A-15R Free Communication/Poster Peripheral Circulation
Debate continues regarding the contribution of muscle pump vs. vasodilation to the “immediate” increase (first second following initial contraction release) in blood flow at the onset of exercise. Furthermore, studies have exclusively focused on this issue in the context of rest-to-exercise transitions.
To test the hypothesis that there is an “immediate” vasodilatory contribution to the increase in blood flow in an exercise-to-exercise transition.

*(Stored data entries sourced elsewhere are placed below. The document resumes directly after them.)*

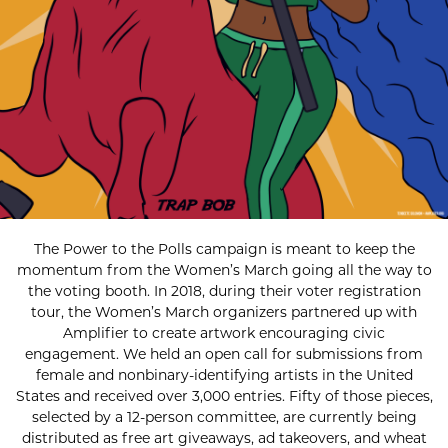
The Power to the Polls campaign is meant to keep the
momentum from the Women’s March going all the way to
the voting booth. In 2018, during their voter registration
tour, the Women’s March organizers partnered up with
Amplifier to create artwork encouraging civic
engagement. We held an open call for submissions from
female and nonbinary-identifying artists in the United
States and received over 3,000 entries. Fifty of those pieces,
selected by a 12-person committee, are currently being
distributed as free art giveaways, ad takeovers, and wheat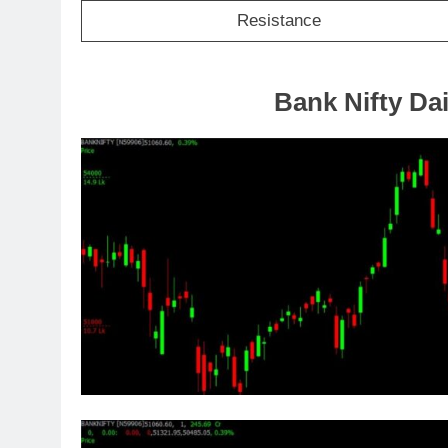
Resistance
Bank Nifty Dai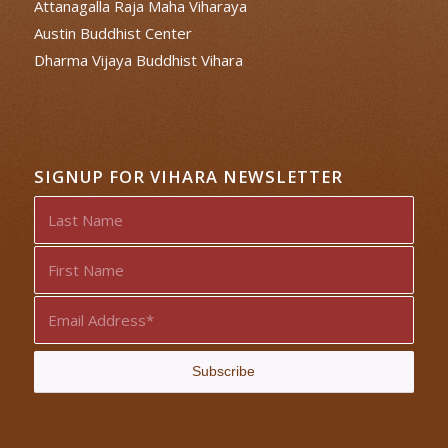
Attanagalla Raja Maha Viharaya
Austin Buddhist Center
Dharma Vijaya Buddhist Vihara
SIGNUP FOR VIHARA NEWSLETTER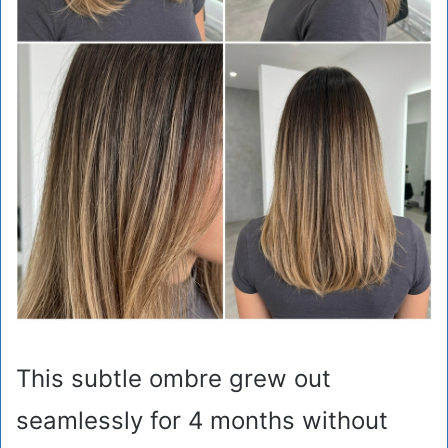
This subtle ombre grew out
seamlessly for 4 months without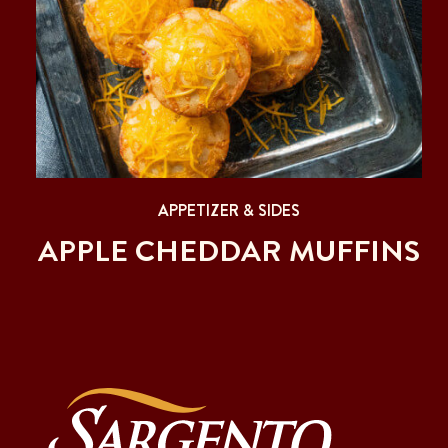
APPETIZER & SIDES
APPLE CHEDDAR MUFFINS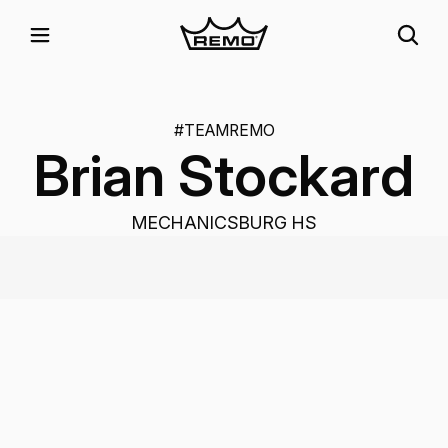
#TEAMREMO
Brian Stockard
MECHANICSBURG HS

7 healthy young volunteers (2 female, 5 male) lay supine with the forearm elevated above heart level. In this position, veins are virtually empty and no additional contraction-induced venous emptying occurs in either rest-to-exercise or exercise-to-exercise transitions (i.e. muscle pump is ineffective). A step increase from rest to 3 min of mild (10% maximal voluntary contraction, MVC;R-10step) rhythmic, dynamic forearm handgrip exercise (1-s contraction/2-s relaxation duty cycle) was followed by a further step to moderate (20% MVC; 10-20step) exercise. Beat-by-beat measures of brachial artery diameter and mean blood velocity (MBV; Doppler ultrasound), heart rate (HR; ECG) and arterial blood pressure (ABP; arterial tonometry) were performed.
All data are mean ± SE. HR and ABP did not change during the first few seconds of each transition. Forearm blood flow (FBF) increased following release of the initial contraction in the 10-20step by the same absolute amount as the R-10step, despite no gain in muscle pump effectiveness (Δ FBF: R-10step: 52.2 ± 12.3 ml/min vs. 10-20step: 63.5 ± 13.7 ml/min, P = 0.65). These values represent a different % Δ (R-10step: 126.3 ± 25.6% vs. 10-20step: 20.3 ± 5.2%, P = 0.001).
These data support the hypothesis that there is an “immediate” further vasodilation in exercising muscle in an exercise-to-exercise transition. The mechanisms responsible remain to be determined.
Supported by NSERC; CFI New Opportunities Fund.